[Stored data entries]

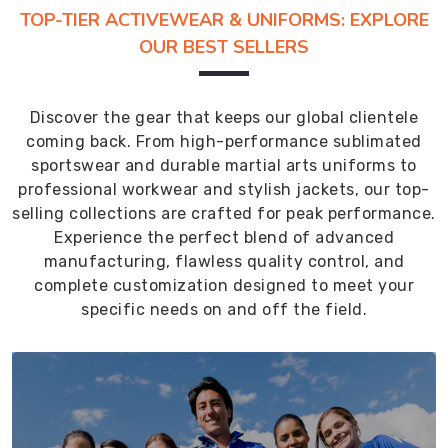
TOP-TIER ACTIVEWEAR & UNIFORMS: EXPLORE
OUR BEST SELLERS
Discover the gear that keeps our global clientele
coming back. From high-performance sublimated
sportswear and durable martial arts uniforms to
professional workwear and stylish jackets, our top-
selling collections are crafted for peak performance.
Experience the perfect blend of advanced
manufacturing, flawless quality control, and
complete customization designed to meet your
specific needs on and off the field.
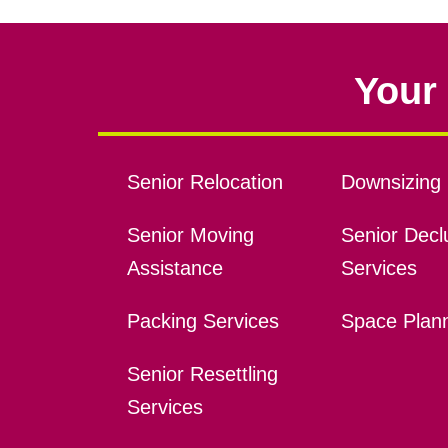
Your 
Senior Relocation
Downsizing 
Senior Moving
Senior Declu
Assistance
Services
Packing Services
Space Plan
Senior Resettling
Services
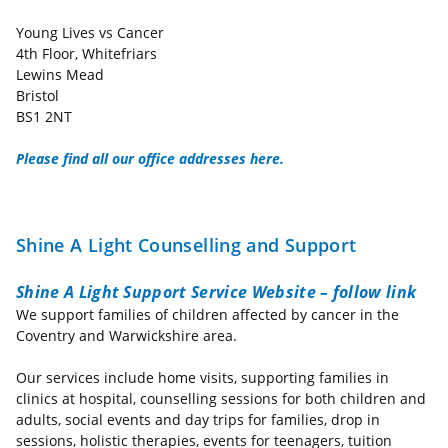
Young Lives vs Cancer
4th Floor, Whitefriars
Lewins Mead
Bristol
BS1 2NT
Please find all our office addresses here.
Shine A Light Counselling and Support
Shine A Light Support Service Website – follow link
We support families of children affected by cancer in the
Coventry and Warwickshire area.
Our services include home visits, supporting families in
clinics at hospital, counselling sessions for both children and
adults, social events and day trips for families, drop in
sessions, holistic therapies, events for teenagers, tuition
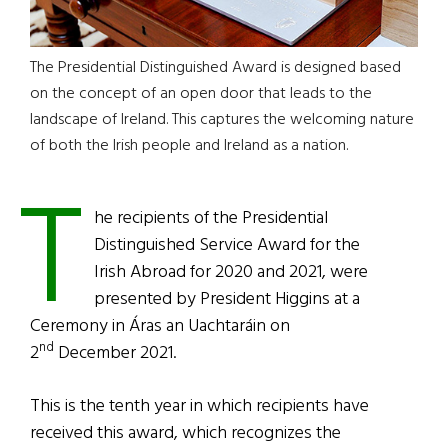
The Presidential Distinguished Award is designed based
on the concept of an open door that leads to the
landscape of Ireland. This captures the welcoming nature
of both the Irish people and Ireland as a nation.
T
he recipients of the Presidential
Distinguished Service Award for the
Irish Abroad for 2020 and 2021, were
presented by President Higgins at a
Ceremony in Áras an Uachtaráin on
nd
2
December 2021.
This is the tenth year in which recipients have
received this award, which recognizes the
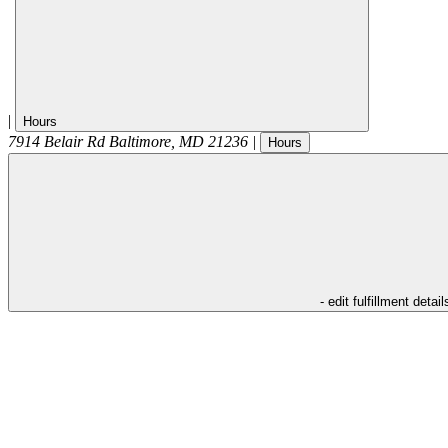
|
Hours
7914 Belair Rd
Baltimore
,
MD
21236
|
Hours
- edit fulfillment detail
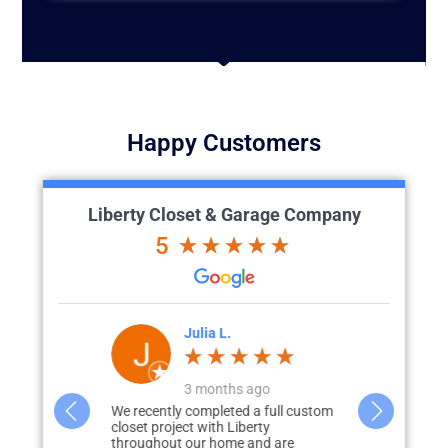
Happy Customers
Liberty Closet & Garage Company
5
'Brien
Julia L.
J
go
3 months ago
great vision
We recently completed a full custom
What started 
id renovation)
closet project with Liberty
storage in m
to how we
throughout our home and are
none, quickly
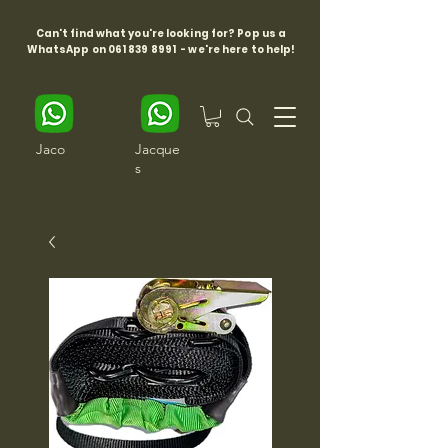
Can't find what you're looking for? Pop us a
WhatsApp on
061 839 8991
- we're here to help!
Jaco
Jacque
s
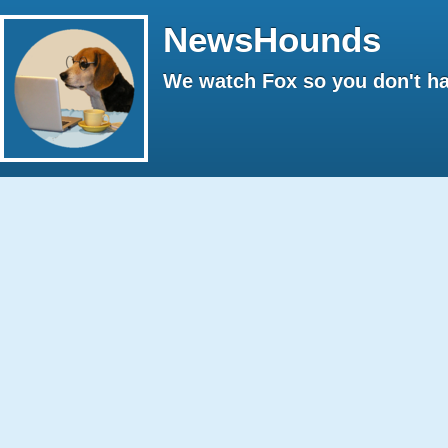
NewsHounds
We watch Fox so you don't ha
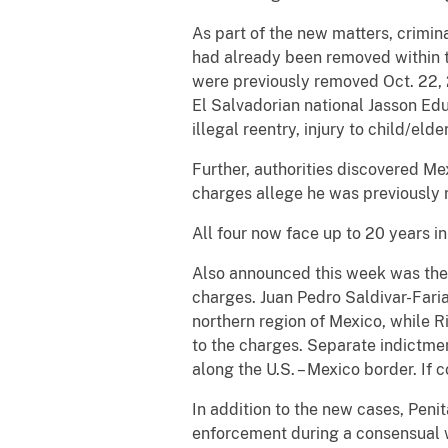
As part of the new matters, crimin
had already been removed within 
were previously removed Oct. 22, 
El Salvadorian national Jasson Ed
illegal reentry, injury to child/eld
Further, authorities discovered M
charges allege he was previously r
All four now face up to 20 years in
Also announced this week was the
charges. Juan Pedro Saldivar-Fari
northern region of Mexico, while 
to the charges. Separate indictmen
along the U.S. – Mexico border. If c
In addition to the new cases, Peni
enforcement during a consensual w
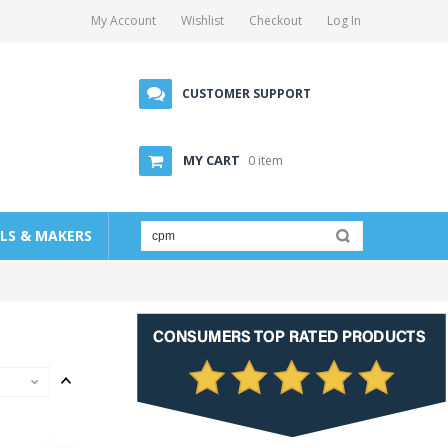
My Account
Wishlist
Checkout
Log In
CUSTOMER SUPPORT
MY CART
0 item
LLS & MAKERS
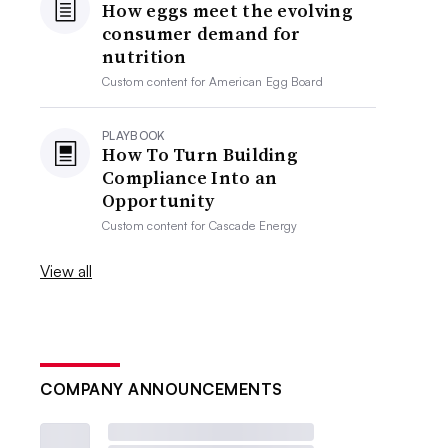
How eggs meet the evolving
consumer demand for
nutrition
Custom content for
American Egg Board
PLAYBOOK
How To Turn Building
Compliance Into an
Opportunity
Custom content for
Cascade Energy
View all
COMPANY ANNOUNCEMENTS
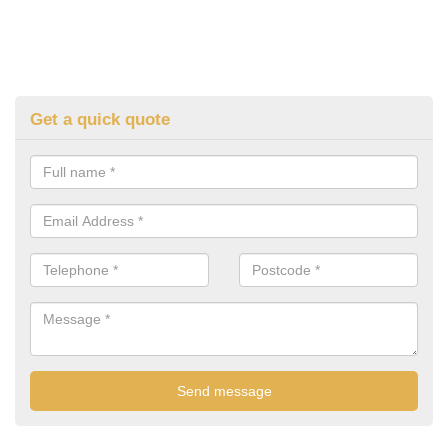
Get a quick quote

ACTIVITY. Using the records above, report each line with the string "that".

RESULT.
Discover the gear that keeps our global clientele
on the concept of an open door that leads to the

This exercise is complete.